If you are struggling to find the time to achieve blissful BICHOK (butt in chair, hands on keyboard), this is my best advice. It’s so simple, but learning this concept literally changed my life. 

The thing you do first always gets done. So if you want to write, but work, family, chores, exercise, and every type of procrastination known to man have kept you from the task, then just re-prioritize and get the writing done first. Or as close to first as you can.

Once I started embracing this idea, I began getting out of bed and heading straight to the writing desk. A bathroom break or food break will probably be necessary in there somewhere, but when I stopped checking my email or my phone’s notifications or social media first, it’s amazing how much writing I got done. 

I would get a few hundred words before my stomach began grumbling too loud to hear my own thoughts. And postponing that shower until after I completed my chapter made it a delightful reward. 

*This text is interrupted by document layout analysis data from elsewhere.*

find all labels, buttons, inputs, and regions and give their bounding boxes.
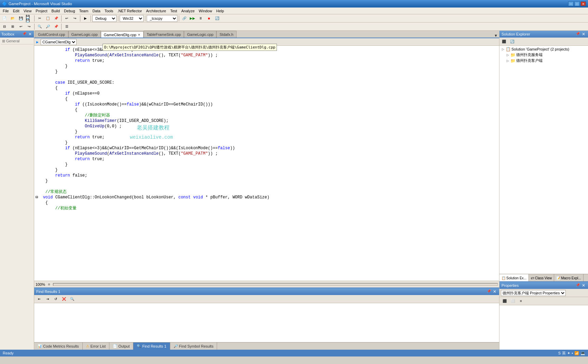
tb2-btn1[interactable]: ⊟ bbox=[1, 23, 8, 30]
tab-output[interactable]: 📄 Output bbox=[109, 342, 133, 350]
menu-build[interactable]: Build bbox=[50, 8, 62, 14]
toolbox-general[interactable]: ⊞ General bbox=[1, 38, 33, 44]
toolbox-pin[interactable]: 📌 bbox=[22, 32, 27, 37]
break-btn[interactable]: ⏸ bbox=[197, 15, 204, 22]
find-results-icon: 🔍 bbox=[137, 344, 141, 348]
tab-menu-btn[interactable]: ▼ bbox=[493, 33, 499, 38]
restore-button[interactable]: □ bbox=[574, 1, 580, 6]
platform-dropdown[interactable]: Win32 x64 bbox=[120, 15, 144, 22]
config-dropdown[interactable]: Debug Release bbox=[92, 15, 117, 22]
close-button[interactable]: ✕ bbox=[580, 1, 586, 6]
menu-debug[interactable]: Debug bbox=[62, 8, 77, 14]
find-refresh-btn[interactable]: ↺ bbox=[52, 296, 59, 303]
stop-btn[interactable]: ■ bbox=[205, 15, 213, 22]
tree-server-project[interactable]: ▷ 📁 德州扑克服务端 bbox=[500, 52, 587, 58]
expand-icon3[interactable]: ▷ bbox=[506, 59, 510, 63]
paste-btn[interactable]: 📌 bbox=[52, 15, 60, 22]
new-btn[interactable]: 📄 bbox=[1, 15, 8, 22]
find-panel-content[interactable] bbox=[34, 303, 499, 342]
menu-view[interactable]: View bbox=[22, 8, 34, 14]
sol-tab-explorer[interactable]: 📋 Solution Ex... bbox=[499, 274, 529, 282]
expand-icon2[interactable]: ▷ bbox=[506, 53, 510, 57]
find-panel-pin[interactable]: 📌 bbox=[486, 289, 492, 294]
tab-label: Stdafx.h bbox=[219, 32, 233, 37]
start-debug-btn[interactable]: ▶▶ bbox=[189, 15, 196, 22]
tab-code-metrics[interactable]: 📊 Code Metrics Results bbox=[34, 342, 83, 350]
attach-btn[interactable]: 🔗 bbox=[181, 15, 188, 22]
expand-icon[interactable]: ▷ bbox=[501, 47, 505, 51]
menu-edit[interactable]: Edit bbox=[11, 8, 22, 14]
tb2-btn6[interactable]: 🔎 bbox=[44, 23, 52, 30]
redo-btn[interactable]: ↪ bbox=[71, 15, 79, 22]
menu-data[interactable]: Data bbox=[90, 8, 102, 14]
tab-gamelogic2[interactable]: GameLogic.cpp bbox=[184, 31, 216, 38]
find-panel-close[interactable]: ✕ bbox=[492, 289, 497, 294]
find-search-btn[interactable]: 🔍 bbox=[68, 296, 76, 303]
tb2-btn5[interactable]: 🔍 bbox=[36, 23, 43, 30]
tb2-btn8[interactable]: ☰ bbox=[63, 23, 70, 30]
menu-net-reflector[interactable]: .NET Reflector bbox=[115, 8, 144, 14]
code-line: return true; bbox=[36, 58, 498, 64]
tree-solution[interactable]: ▷ 📋 Solution 'GameProject' (2 projects) bbox=[500, 46, 587, 52]
class-dropdown[interactable]: CGameClientDlg bbox=[41, 39, 77, 45]
tab-find-symbol[interactable]: 🔎 Find Symbol Results bbox=[170, 342, 217, 350]
tb2-btn3[interactable]: ↩ bbox=[17, 23, 25, 30]
menu-architecture[interactable]: Architecture bbox=[144, 8, 168, 14]
undo-btn[interactable]: ↩ bbox=[63, 15, 70, 22]
cut-btn[interactable]: ✂ bbox=[36, 15, 43, 22]
minimize-button[interactable]: ─ bbox=[568, 1, 574, 6]
find-prev-btn[interactable]: ⇤ bbox=[36, 296, 43, 303]
props-sort-btn[interactable]: ⬜ bbox=[509, 298, 517, 305]
find-next-btn[interactable]: ⇥ bbox=[44, 296, 51, 303]
solution-close[interactable]: ✕ bbox=[581, 32, 586, 37]
props-close[interactable]: ✕ bbox=[581, 283, 586, 288]
props-toolbar: 德州扑克客户端 Project Properties bbox=[499, 289, 588, 297]
solution-toolbar: ⬛ 🔄 bbox=[499, 38, 588, 46]
tree-client-project[interactable]: ▷ 📁 德州扑克客户端 bbox=[500, 58, 587, 64]
tab-tableframesink[interactable]: TableFrameSink.cpp bbox=[144, 31, 184, 38]
target-dropdown[interactable]: _tcscpy bbox=[147, 15, 177, 22]
code-editor[interactable]: if (nElapse<=3&&wChairID==cpt PlayGameSo… bbox=[34, 46, 499, 281]
props-cat-btn[interactable]: ⬛ bbox=[501, 298, 508, 305]
menu-window[interactable]: Window bbox=[197, 8, 214, 14]
code-line: { bbox=[36, 200, 498, 206]
tab-gameclientdlg[interactable]: GameClientDlg.cpp ✕ bbox=[101, 31, 144, 38]
save-all-btn[interactable]: 💾💾 bbox=[25, 15, 33, 22]
save-btn[interactable]: 💾 bbox=[17, 15, 25, 22]
props-object-select[interactable]: 德州扑克客户端 Project Properties bbox=[501, 290, 566, 296]
props-pin[interactable]: 📌 bbox=[575, 283, 580, 288]
menu-file[interactable]: File bbox=[1, 8, 11, 14]
solution-tb2[interactable]: 🔄 bbox=[508, 38, 516, 45]
menu-project[interactable]: Project bbox=[34, 8, 49, 14]
menu-help[interactable]: Help bbox=[214, 8, 226, 14]
code-line: } bbox=[36, 129, 498, 135]
restart-btn[interactable]: 🔄 bbox=[213, 15, 221, 22]
tab-close-icon[interactable]: ✕ bbox=[138, 33, 141, 37]
sep1 bbox=[34, 15, 35, 22]
tb2-btn7[interactable]: 📌 bbox=[52, 23, 60, 30]
solution-pin[interactable]: 📌 bbox=[575, 32, 580, 37]
run-btn[interactable]: ▶ bbox=[82, 15, 89, 22]
menu-analyze[interactable]: Analyze bbox=[179, 8, 197, 14]
props-list-btn[interactable]: ≡ bbox=[517, 298, 525, 305]
copy-btn[interactable]: 📋 bbox=[44, 15, 52, 22]
open-btn[interactable]: 📂 bbox=[9, 15, 16, 22]
menu-test[interactable]: Test bbox=[168, 8, 179, 14]
title-controls[interactable]: ─ □ ✕ bbox=[568, 1, 586, 6]
solution-tb1[interactable]: ⬛ bbox=[500, 38, 508, 45]
toolbox-close[interactable]: ✕ bbox=[28, 32, 32, 37]
watermark-text1: 老吴搭建教程 bbox=[137, 124, 170, 131]
sol-tab-macro[interactable]: 📝 Macro Expl... bbox=[554, 274, 583, 282]
tab-find-results[interactable]: 🔍 Find Results 1 bbox=[133, 342, 170, 350]
tab-goldcontrol[interactable]: GoldControl.cpp bbox=[35, 31, 68, 38]
menu-team[interactable]: Team bbox=[77, 8, 91, 14]
tab-error-list[interactable]: ⚠ Error List bbox=[83, 342, 110, 350]
tab-error-label: Error List bbox=[91, 344, 106, 348]
find-clear-btn[interactable]: ❌ bbox=[60, 296, 68, 303]
tab-stdafx[interactable]: Stdafx.h bbox=[216, 31, 236, 38]
sol-tab-class[interactable]: 🏷 Class View bbox=[529, 274, 554, 282]
menu-tools[interactable]: Tools bbox=[103, 8, 116, 14]
tb2-btn4[interactable]: ↪ bbox=[25, 23, 33, 30]
tb2-btn2[interactable]: ⊞ bbox=[9, 23, 16, 30]
tab-gamelogic1[interactable]: GameLogic.cpp bbox=[68, 31, 101, 38]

This may require waking up a bit earlier than everyone else in your home, which may also require going to be earlier, but even if you only eke out an additional 15 minutes a day—when you do it first, it always gets done!

2. Write Fast. Edit Slow.

I don’t recall when I first heard of fast drafting, but it was some time after I realized that I needed to let go of the idea that my first draft would be anything but a mess. The famous and inspiring essay by Anne Lamott, “Shitty First Drafts” from her book Bird by Bird drove that home, but I soon realized that not only should my first draft be shitty, it should also be written as quickly as possible. 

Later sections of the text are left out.